By Mark Saldana

Rating: 3 (Out of 4 Stars)

Based on the tumultuous relationship between television sweethearts Lucille Ball and Desi Arnaz and a scandal regarding Ball’s political leanings, writer/director Aaron Sorkin depicts a particularly rough week for everyone working on the I Love Lucy sitcom. Sorkin, who is known for his dialogue-heavy scripts, delivers a film that gives audiences a compelling and intimate look at the people behind one of television’s most successful comedies. Though the movie works well as a tension-filled piece, some of the casting choices fail to hit this one out of the park.

Nicole Kidman and Javier Bardem star as Lucille Ball and Desi Arnaz, the big stars of television who endeared audiences with their comedic antics and Arnaz’s musical talents on the I Love Lucy show. On one particular week of production, the producers, sponsors, and talent behind the show are burdened with a political scandal which threatens to destroy and bury the show at a moment’s notice. Early before Lucille Ball became a television phenom, she selected that she was a member of the Communist party on a voter registration card. The US government, particularly the FBI, discovers this “troubling” bit of information and decides to further investigate.

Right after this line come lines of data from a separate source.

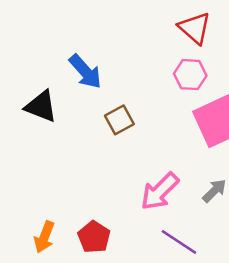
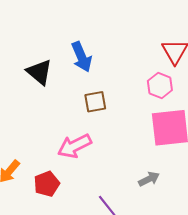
pink arrow: (160, 191) -> (74, 146), moved

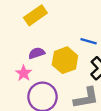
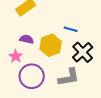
purple semicircle: (37, 53) -> (27, 39), turned 32

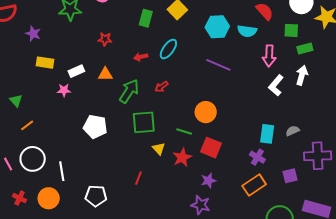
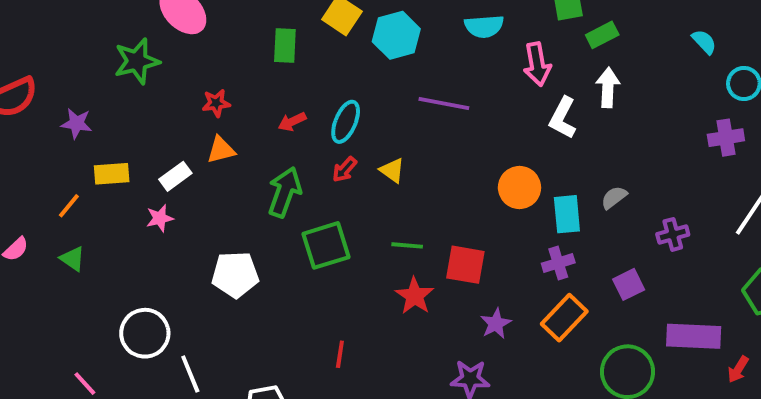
cyan hexagon: (217, 27) -> (396, 35), moved
cyan ellipse: (168, 49) -> (346, 122), moved
orange triangle: (105, 74) -> (221, 150), moved
orange circle: (206, 112) -> (519, 187), moved
orange line: (27, 125) -> (69, 206), moved
yellow triangle: (159, 149) -> (392, 170), moved
purple cross: (318, 156) -> (673, 234), size x0.6
purple cross: (257, 157) -> (558, 263), turned -35
white circle: (33, 159) -> (145, 333), moved
purple star: (208, 180) -> (496, 324), moved

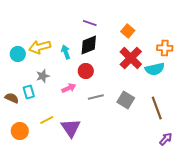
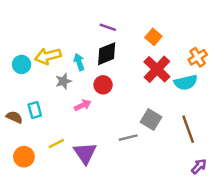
orange cross: (165, 48) -> (198, 57), turned -35
gray star: (43, 76) -> (63, 81), moved
gray line: (96, 97) -> (128, 138), moved

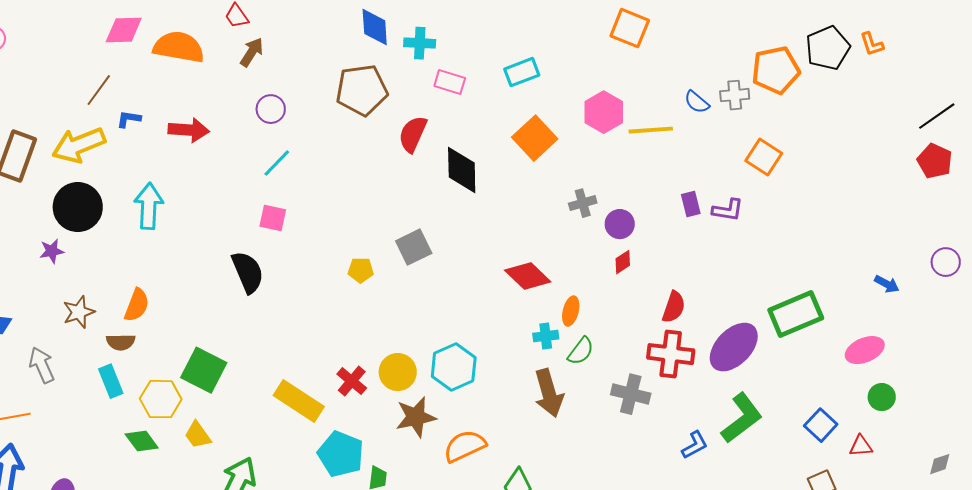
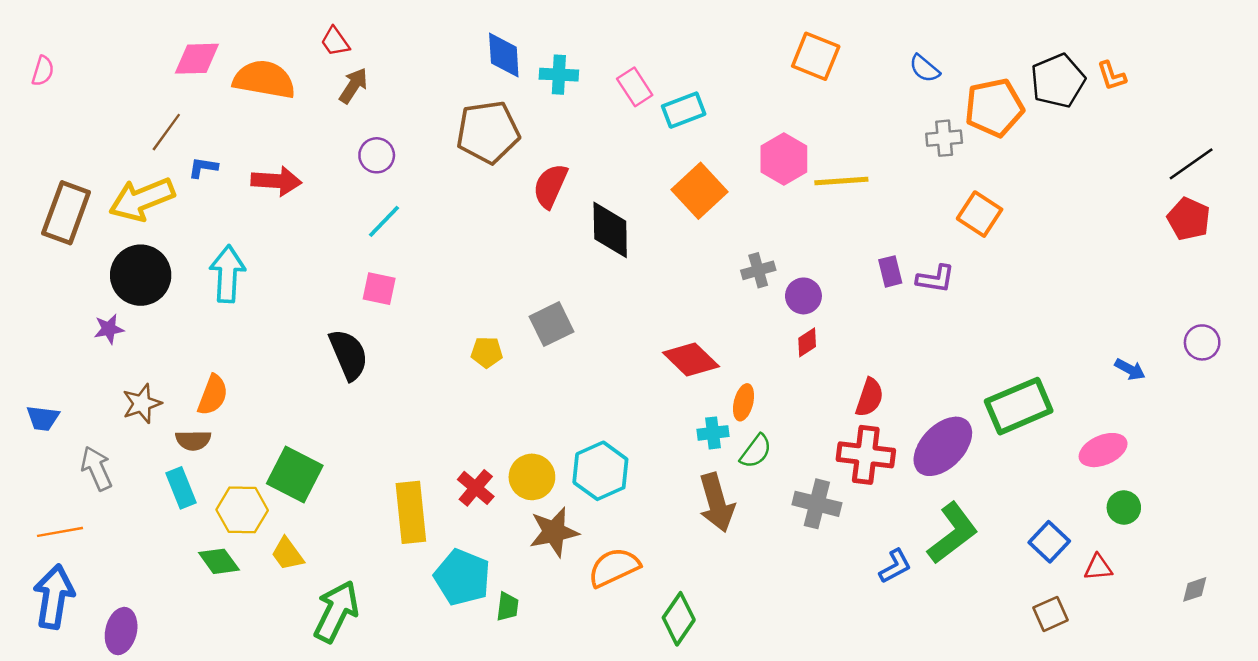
pink rectangle: (450, 82) -> (635, 87), moved, turned 40
blue semicircle: (697, 102) -> (925, 68), moved
yellow rectangle: (299, 401) -> (411, 512), turned 51

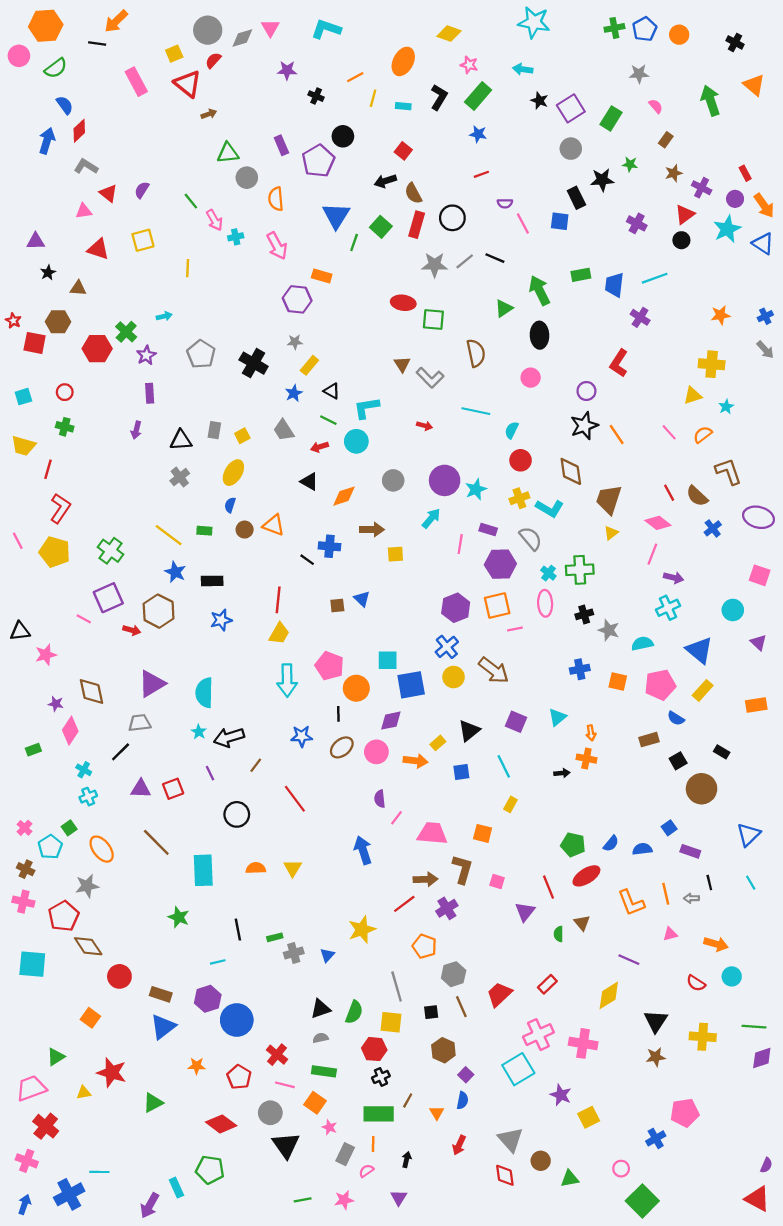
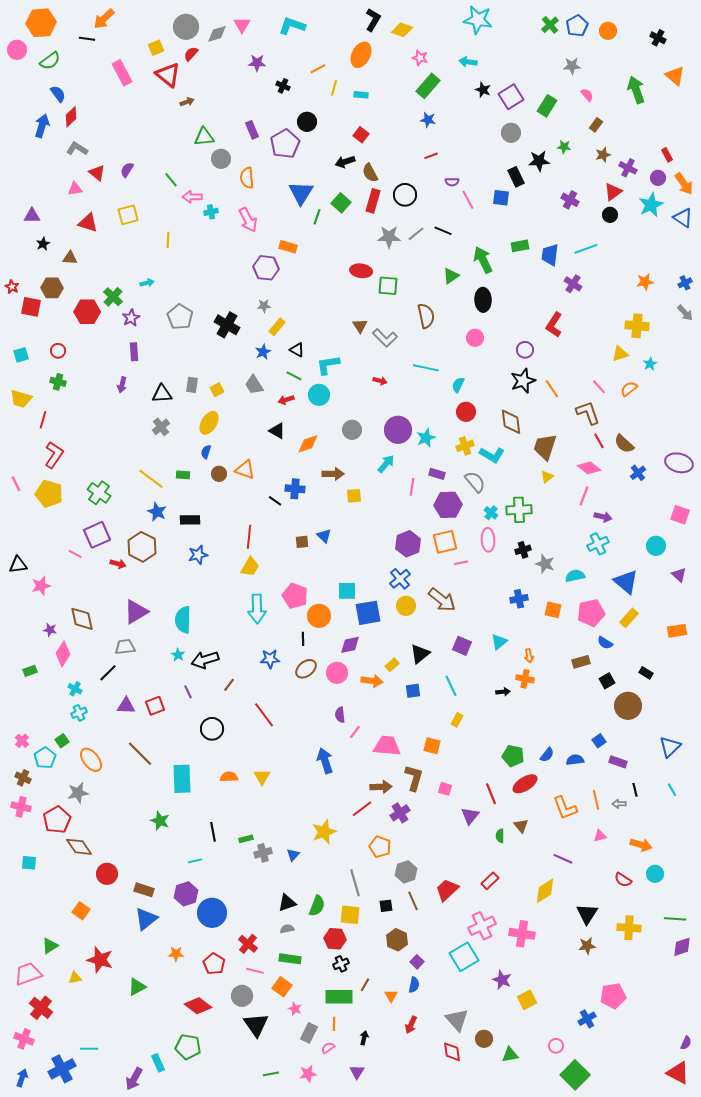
green cross: (614, 28) -> (550, 25), turned -30
black L-shape: (439, 97) -> (373, 20), moved
pink arrow: (214, 220) -> (192, 197), turned 120
brown L-shape: (728, 471) -> (588, 413), moved
cyan square: (32, 964) -> (29, 863), size x0.6

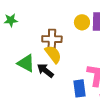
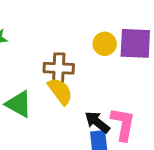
black arrow: (45, 70) -> (97, 122), moved

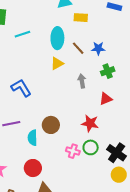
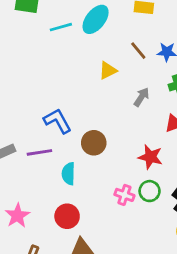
cyan ellipse: (57, 38) -> (96, 19), moved, turned 35
gray arrow: (82, 81) -> (142, 97), turned 40
blue L-shape: (21, 88) -> (58, 121), moved
brown circle: (51, 125) -> (94, 143), moved

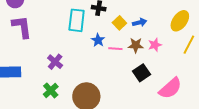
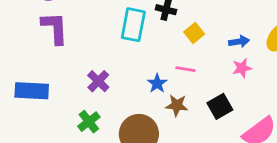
blue arrow: (140, 23) -> (239, 42), moved
blue star: (98, 40) -> (157, 83), moved
brown star: (136, 45) -> (177, 105), moved

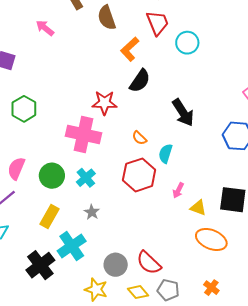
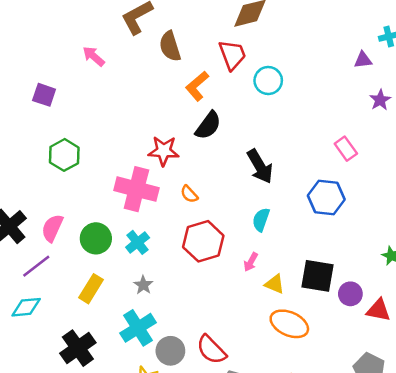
orange semicircle: (139, 138) -> (189, 194), moved
cyan semicircle: (165, 154) -> (261, 220), moved
cyan cross: (72, 246) -> (138, 328), moved

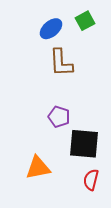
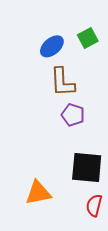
purple pentagon: (59, 117) -> (73, 115), moved

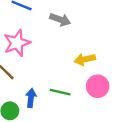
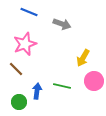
yellow arrow: (85, 59) -> (83, 58), turned -48

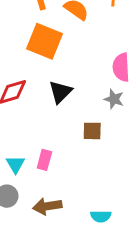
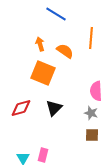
brown square: (92, 131) -> (92, 135), moved

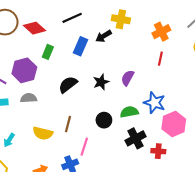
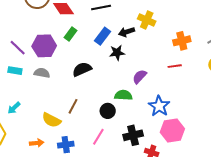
red line: (160, 59) -> (175, 66), turned 56
black star: (101, 82) -> (117, 53), moved
green semicircle: (129, 112) -> (123, 95), moved
yellow semicircle: (43, 133) -> (51, 120), moved
pink line: (84, 147) -> (98, 137), moved

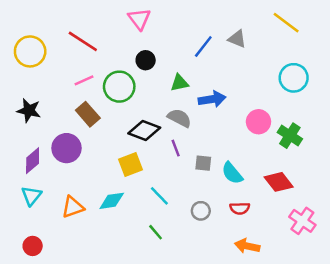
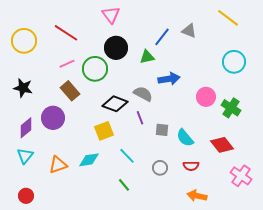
black circle: (146, 60) -> (116, 48), size x1.5
green triangle: (179, 83) -> (147, 57), moved

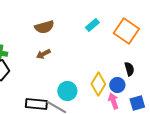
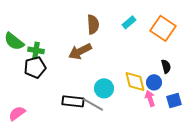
brown semicircle: (44, 27) -> (93, 24), moved, turned -78
brown arrow: (43, 54) -> (80, 51), size x1.6
yellow diamond: (98, 84) -> (135, 81), turned -45

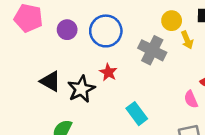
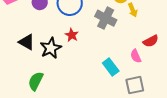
cyan rectangle: (137, 114) -> (111, 67), moved

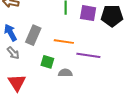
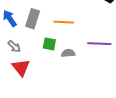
gray arrow: (13, 53) -> (14, 46), moved
purple line: (88, 55) -> (99, 44), moved

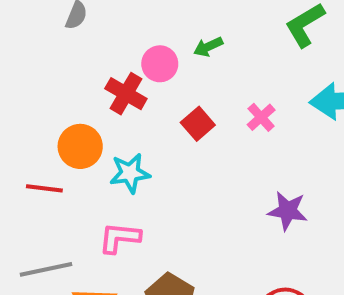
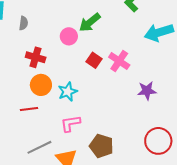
green arrow: (208, 47) -> (90, 22), size x1.6
red cross: (126, 94) -> (36, 57), moved
pink cross: (261, 117) -> (119, 61), moved, size x1.5

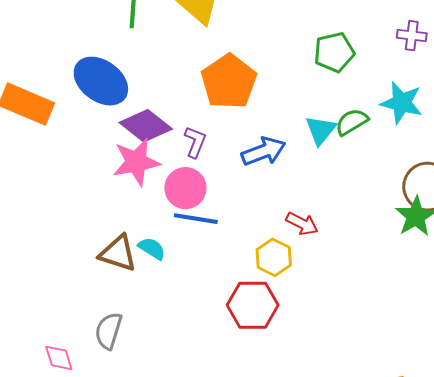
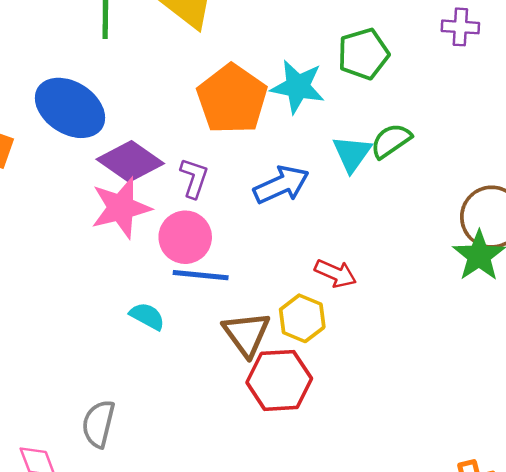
cyan star: (401, 103) -> (298, 87), moved
brown triangle: (118, 253) -> (247, 334), moved, turned 39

As Lucille, Desi, and the rest of the cast and crew prepare to develop and shoot their latest episode, this controversy looms as a dark cloud which has everyone involved talking. In addition, Ball has her suspicions that her husband Desi has not remained completely faithful to their marriage. To make matters more complicated, Lucille discovers that she is pregnant and everyone involved must also deal with this recent development. During this era of television, pregnancies and the depiction of this fact of life have never been portrayed in any television programs that have preceded I Love Lucy.

While Sorkin’s writing and direction maintain the tension and urgency of the issues that threaten the lives and careers of everyone working on the I Love Lucy show, I feel that both Kidman and Bardem are miscast as the leads. The two actors are obviously giving it their best, but the challenge of making the audiences believe that these are the real people is one that is never truly overcome. While Kidman brings much strength, tenacity, and attitude to her portrayal of Lucille Ball, I was never transcended into believing that she is the actual person.

I feel the same sentiment stronger for Bardem, who also has charisma and actually performs solidly in the musical numbers as Arnaz, but doesn’t at all look like the performer, nor does he sound like him. The exceptions in the film are Nina Arianda and JK Simmons who portray Vivian Vance and Walter Frawley. Both perform very well and more credibly portray their characters as the Ricardo’s friends the Mertzes.

Regardless of my complaints with the casting of the leads, I still enjoyed this movie and felt compelled by the story. I just believe that had the casting department had signed actors who could completely pull off the characters of Lucy and Desi, I would give this movie a higher rating. That said, I still recommend Being the Ricardos, as a rather interesting portrayal of American pop culture history, but one that can be enjoyed in the comfort of one’s home.